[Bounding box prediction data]
= = = =

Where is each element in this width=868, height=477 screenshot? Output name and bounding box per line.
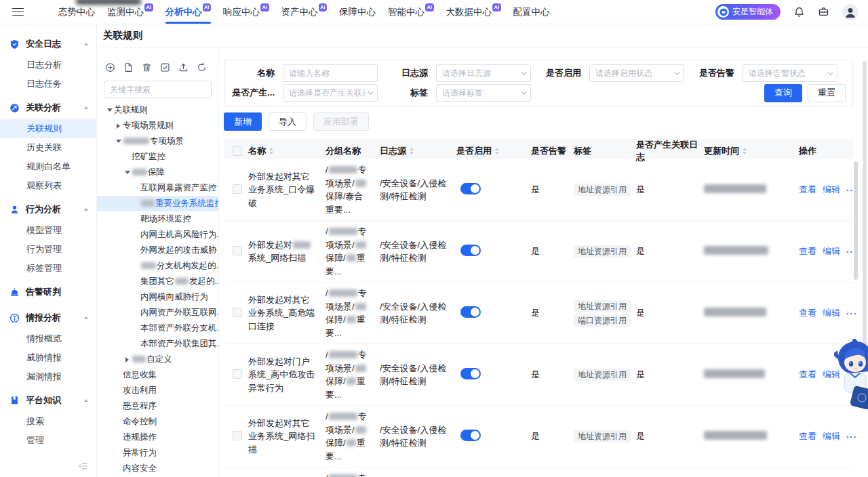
caret-down-icon[interactable] <box>105 108 114 112</box>
sidebar-section-header[interactable]: 关联分析 <box>0 96 96 119</box>
tree-node[interactable]: 内容安全 <box>97 461 218 476</box>
tree-node[interactable]: 挖矿监控 <box>97 149 218 165</box>
sort-icon[interactable] <box>410 148 414 154</box>
sidebar-section-header[interactable]: 安全日志 <box>0 33 96 56</box>
produce-log-filter-select[interactable]: 请选择是否产生关联日志 <box>283 84 378 102</box>
name-filter-input[interactable] <box>283 64 378 82</box>
tree-node[interactable]: 命令控制 <box>97 414 218 430</box>
upload-icon[interactable] <box>178 62 189 72</box>
collapse-sidebar-icon[interactable] <box>78 462 87 470</box>
sidebar-item[interactable]: 漏洞情报 <box>0 367 96 386</box>
caret-right-icon[interactable] <box>123 357 132 362</box>
tree-node[interactable]: 异常行为 <box>97 445 218 461</box>
tree-node[interactable]: 靶场环境监控 <box>97 211 218 227</box>
sidebar-item[interactable]: 行为管理 <box>0 240 96 259</box>
nav-tab[interactable]: 监测中心AI <box>101 0 159 24</box>
sidebar-item[interactable]: 搜索 <box>0 412 96 431</box>
tree-node[interactable]: 关联规则 <box>97 102 218 118</box>
view-link[interactable]: 查看 <box>799 184 816 196</box>
deploy-button[interactable]: 应用部署 <box>313 112 369 131</box>
sidebar-item[interactable]: 观察列表 <box>0 176 96 195</box>
add-button[interactable]: 新增 <box>224 112 262 131</box>
sidebar-section-header[interactable]: 平台知识 <box>0 389 96 412</box>
edit-link[interactable]: 编辑 <box>823 245 840 257</box>
sort-icon[interactable] <box>743 148 747 154</box>
add-circle-icon[interactable] <box>105 62 115 72</box>
user-avatar[interactable] <box>842 4 859 20</box>
sidebar-item[interactable]: 情报概览 <box>0 329 96 348</box>
tree-node[interactable]: 内网横向威胁行为 <box>97 289 218 305</box>
select-all-checkbox[interactable] <box>233 146 242 156</box>
sidebar-section-header[interactable]: 告警研判 <box>0 281 96 304</box>
nav-tab[interactable]: 资产中心AI <box>275 0 334 24</box>
view-link[interactable]: 查看 <box>799 430 816 442</box>
tree-node[interactable]: 恶意程序 <box>97 398 218 414</box>
sort-icon[interactable] <box>269 148 273 154</box>
sidebar-item[interactable]: 日志任务 <box>0 75 96 94</box>
sidebar-item[interactable]: 关联规则 <box>0 119 96 138</box>
view-link[interactable]: 查看 <box>799 369 816 381</box>
enabled-filter-select[interactable]: 请选择启用状态 <box>589 64 684 82</box>
tree-node[interactable]: 攻击利用 <box>97 383 218 398</box>
tree-node[interactable]: 内网资产外联互联网... <box>97 305 218 320</box>
caret-down-icon[interactable] <box>114 140 123 143</box>
enable-toggle[interactable] <box>460 306 481 318</box>
sidebar-item[interactable]: 模型管理 <box>0 221 96 240</box>
assistant-mascot[interactable] <box>834 339 868 409</box>
row-checkbox[interactable] <box>233 184 242 194</box>
nav-tab[interactable]: 保障中心 <box>333 0 382 24</box>
import-button[interactable]: 导入 <box>269 112 307 131</box>
sidebar-item[interactable]: 管理 <box>0 431 96 450</box>
nav-tab[interactable]: 分析中心AI <box>159 0 218 24</box>
enable-toggle[interactable] <box>460 368 481 379</box>
caret-right-icon[interactable] <box>114 123 123 129</box>
more-actions-link[interactable]: ··· <box>846 432 857 442</box>
edit-link[interactable]: 编辑 <box>823 430 840 442</box>
sidebar-item[interactable]: 日志分析 <box>0 56 96 75</box>
logsource-filter-select[interactable]: 请选择日志源 <box>436 64 531 82</box>
ai-agent-pill[interactable]: 安星智能体 <box>715 4 781 20</box>
caret-down-icon[interactable] <box>123 171 132 174</box>
sort-icon[interactable] <box>495 148 499 154</box>
view-link[interactable]: 查看 <box>799 307 816 319</box>
nav-tab[interactable]: 大数据中心AI <box>440 0 507 24</box>
sidebar-item[interactable]: 规则白名单 <box>0 157 96 176</box>
page-scrollbar[interactable] <box>863 61 867 373</box>
notifications-bell-icon[interactable] <box>793 6 805 18</box>
tree-node[interactable]: 分支机构发起的... <box>97 258 218 274</box>
enable-toggle[interactable] <box>460 245 481 256</box>
tree-node[interactable]: 内网主机高风险行为... <box>97 227 218 243</box>
tree-node[interactable]: 外网发起的攻击威胁 <box>97 243 218 258</box>
sidebar-item[interactable]: 标签管理 <box>0 259 96 278</box>
apps-toolbox-icon[interactable] <box>818 6 829 18</box>
nav-tab[interactable]: 态势中心 <box>52 0 101 24</box>
tree-node[interactable]: 集团其它发起的... <box>97 274 218 289</box>
nav-tab[interactable]: 响应中心AI <box>217 0 275 24</box>
tree-node[interactable]: 专项场景 <box>97 133 218 149</box>
tree-node[interactable]: 本部资产外联集团其... <box>97 336 218 352</box>
tree-node[interactable]: 自定义 <box>97 352 218 367</box>
sidebar-item[interactable]: 历史关联 <box>0 138 96 157</box>
nav-tab[interactable]: 配置中心 <box>507 0 556 24</box>
tags-filter-select[interactable]: 请选择标签 <box>436 84 531 102</box>
delete-icon[interactable] <box>142 62 152 72</box>
row-checkbox[interactable] <box>233 431 242 440</box>
enable-toggle[interactable] <box>460 430 481 441</box>
more-actions-link[interactable]: ··· <box>846 308 857 318</box>
sidebar-item[interactable]: 威胁情报 <box>0 348 96 367</box>
tree-node[interactable]: 本部资产外联分支机... <box>97 320 218 336</box>
tree-node[interactable]: 信息收集 <box>97 367 218 383</box>
reset-button[interactable]: 重置 <box>808 84 846 102</box>
table-scrollbar[interactable] <box>854 161 858 280</box>
row-checkbox[interactable] <box>233 246 242 255</box>
view-link[interactable]: 查看 <box>799 245 816 257</box>
tree-node[interactable]: 重要业务系统监控 <box>97 196 218 211</box>
sidebar-section-header[interactable]: 行为分析 <box>0 198 96 221</box>
row-checkbox[interactable] <box>233 308 242 317</box>
edit-link[interactable]: 编辑 <box>823 184 840 196</box>
alert-filter-select[interactable]: 请选择告警状态 <box>743 64 837 82</box>
tree-node[interactable]: 保障 <box>97 165 218 180</box>
new-file-icon[interactable] <box>123 62 134 72</box>
enable-toggle[interactable] <box>460 183 481 194</box>
nav-tab[interactable]: 智能中心AI <box>382 0 440 24</box>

= = = =

In the transcription, every picture is to be excluded and the records above given again exactly.

Where is each element in this width=868, height=477 screenshot? Output name and bounding box per line.
caret-down-icon[interactable] <box>105 108 114 112</box>
sidebar-section-header[interactable]: 关联分析 <box>0 96 96 119</box>
tree-node[interactable]: 内容安全 <box>97 461 218 476</box>
tree-node[interactable]: 挖矿监控 <box>97 149 218 165</box>
sort-icon[interactable] <box>410 148 414 154</box>
sidebar-section-header[interactable]: 安全日志 <box>0 33 96 56</box>
produce-log-filter-select[interactable]: 请选择是否产生关联日志 <box>283 84 378 102</box>
name-filter-input[interactable] <box>283 64 378 82</box>
tree-node[interactable]: 命令控制 <box>97 414 218 430</box>
upload-icon[interactable] <box>178 62 189 72</box>
collapse-sidebar-icon[interactable] <box>78 462 87 470</box>
sidebar-item[interactable]: 漏洞情报 <box>0 367 96 386</box>
caret-right-icon[interactable] <box>123 357 132 362</box>
tree-node[interactable]: 异常行为 <box>97 445 218 461</box>
tree-node[interactable]: 靶场环境监控 <box>97 211 218 227</box>
sidebar-item[interactable]: 行为管理 <box>0 240 96 259</box>
nav-tab[interactable]: 监测中心AI <box>101 0 159 24</box>
sidebar-item[interactable]: 搜索 <box>0 412 96 431</box>
tree-node[interactable]: 关联规则 <box>97 102 218 118</box>
view-link[interactable]: 查看 <box>799 184 816 196</box>
deploy-button[interactable]: 应用部署 <box>313 112 369 131</box>
sidebar-item[interactable]: 观察列表 <box>0 176 96 195</box>
add-button[interactable]: 新增 <box>224 112 262 131</box>
sidebar-section-header[interactable]: 平台知识 <box>0 389 96 412</box>
edit-link[interactable]: 编辑 <box>823 245 840 257</box>
sort-icon[interactable] <box>743 148 747 154</box>
add-circle-icon[interactable] <box>105 62 115 72</box>
user-avatar[interactable] <box>842 4 859 20</box>
sidebar-item[interactable]: 情报概览 <box>0 329 96 348</box>
tree-node[interactable]: 内网横向威胁行为 <box>97 289 218 305</box>
select-all-checkbox[interactable] <box>233 146 242 156</box>
sidebar-section-header[interactable]: 告警研判 <box>0 281 96 304</box>
nav-tab[interactable]: 资产中心AI <box>275 0 334 24</box>
view-link[interactable]: 查看 <box>799 430 816 442</box>
tree-node[interactable]: 恶意程序 <box>97 398 218 414</box>
sort-icon[interactable] <box>269 148 273 154</box>
sidebar-item[interactable]: 日志任务 <box>0 75 96 94</box>
sidebar-item[interactable]: 关联规则 <box>0 119 96 138</box>
view-link[interactable]: 查看 <box>799 369 816 381</box>
enabled-filter-select[interactable]: 请选择启用状态 <box>589 64 684 82</box>
tree-node[interactable]: 攻击利用 <box>97 383 218 398</box>
tree-node[interactable]: 内网资产外联互联网... <box>97 305 218 320</box>
caret-down-icon[interactable] <box>114 140 123 143</box>
enable-toggle[interactable] <box>460 306 481 318</box>
sidebar-item[interactable]: 模型管理 <box>0 221 96 240</box>
assistant-mascot[interactable] <box>834 339 868 409</box>
row-checkbox[interactable] <box>233 184 242 194</box>
nav-tab[interactable]: 保障中心 <box>333 0 382 24</box>
import-button[interactable]: 导入 <box>269 112 307 131</box>
sidebar-item[interactable]: 管理 <box>0 431 96 450</box>
nav-tab[interactable]: 分析中心AI <box>159 0 218 24</box>
enable-toggle[interactable] <box>460 368 481 379</box>
caret-right-icon[interactable] <box>114 123 123 129</box>
more-actions-link[interactable]: ··· <box>846 432 857 442</box>
edit-link[interactable]: 编辑 <box>823 430 840 442</box>
sidebar-item[interactable]: 日志分析 <box>0 56 96 75</box>
logsource-filter-select[interactable]: 请选择日志源 <box>436 64 531 82</box>
ai-agent-pill[interactable]: 安星智能体 <box>715 4 781 20</box>
caret-down-icon[interactable] <box>123 171 132 174</box>
sort-icon[interactable] <box>495 148 499 154</box>
view-link[interactable]: 查看 <box>799 307 816 319</box>
nav-tab[interactable]: 大数据中心AI <box>440 0 507 24</box>
sidebar-item[interactable]: 规则白名单 <box>0 157 96 176</box>
page-scrollbar[interactable] <box>863 61 867 373</box>
notifications-bell-icon[interactable] <box>793 6 805 18</box>
tree-node[interactable]: 分支机构发起的... <box>97 258 218 274</box>
enable-toggle[interactable] <box>460 245 481 256</box>
tree-node[interactable]: 内网主机高风险行为... <box>97 227 218 243</box>
tree-node[interactable]: 外网发起的攻击威胁 <box>97 243 218 258</box>
sidebar-item[interactable]: 标签管理 <box>0 259 96 278</box>
apps-toolbox-icon[interactable] <box>818 6 829 18</box>
nav-tab[interactable]: 态势中心 <box>52 0 101 24</box>
tree-node[interactable]: 集团其它发起的... <box>97 274 218 289</box>
nav-tab[interactable]: 响应中心AI <box>217 0 275 24</box>
tree-node[interactable]: 专项场景 <box>97 133 218 149</box>
tree-node[interactable]: 本部资产外联集团其... <box>97 336 218 352</box>
tree-node[interactable]: 自定义 <box>97 352 218 367</box>
sidebar-item[interactable]: 历史关联 <box>0 138 96 157</box>
nav-tab[interactable]: 配置中心 <box>507 0 556 24</box>
tags-filter-select[interactable]: 请选择标签 <box>436 84 531 102</box>
delete-icon[interactable] <box>142 62 152 72</box>
row-checkbox[interactable] <box>233 431 242 440</box>
enable-toggle[interactable] <box>460 430 481 441</box>
more-actions-link[interactable]: ··· <box>846 308 857 318</box>
sidebar-item[interactable]: 威胁情报 <box>0 348 96 367</box>
tree-node[interactable]: 本部资产外联分支机... <box>97 320 218 336</box>
tree-node[interactable]: 信息收集 <box>97 367 218 383</box>
reset-button[interactable]: 重置 <box>808 84 846 102</box>
table-scrollbar[interactable] <box>854 161 858 280</box>
row-checkbox[interactable] <box>233 246 242 255</box>
view-link[interactable]: 查看 <box>799 245 816 257</box>
tree-node[interactable]: 重要业务系统监控 <box>97 196 218 211</box>
sidebar-section-header[interactable]: 行为分析 <box>0 198 96 221</box>
row-checkbox[interactable] <box>233 308 242 317</box>
edit-link[interactable]: 编辑 <box>823 184 840 196</box>
alert-filter-select[interactable]: 请选择告警状态 <box>743 64 837 82</box>
tree-node[interactable]: 保障 <box>97 165 218 180</box>
new-file-icon[interactable] <box>123 62 134 72</box>
enable-toggle[interactable] <box>460 183 481 194</box>
nav-tab[interactable]: 智能中心AI <box>382 0 440 24</box>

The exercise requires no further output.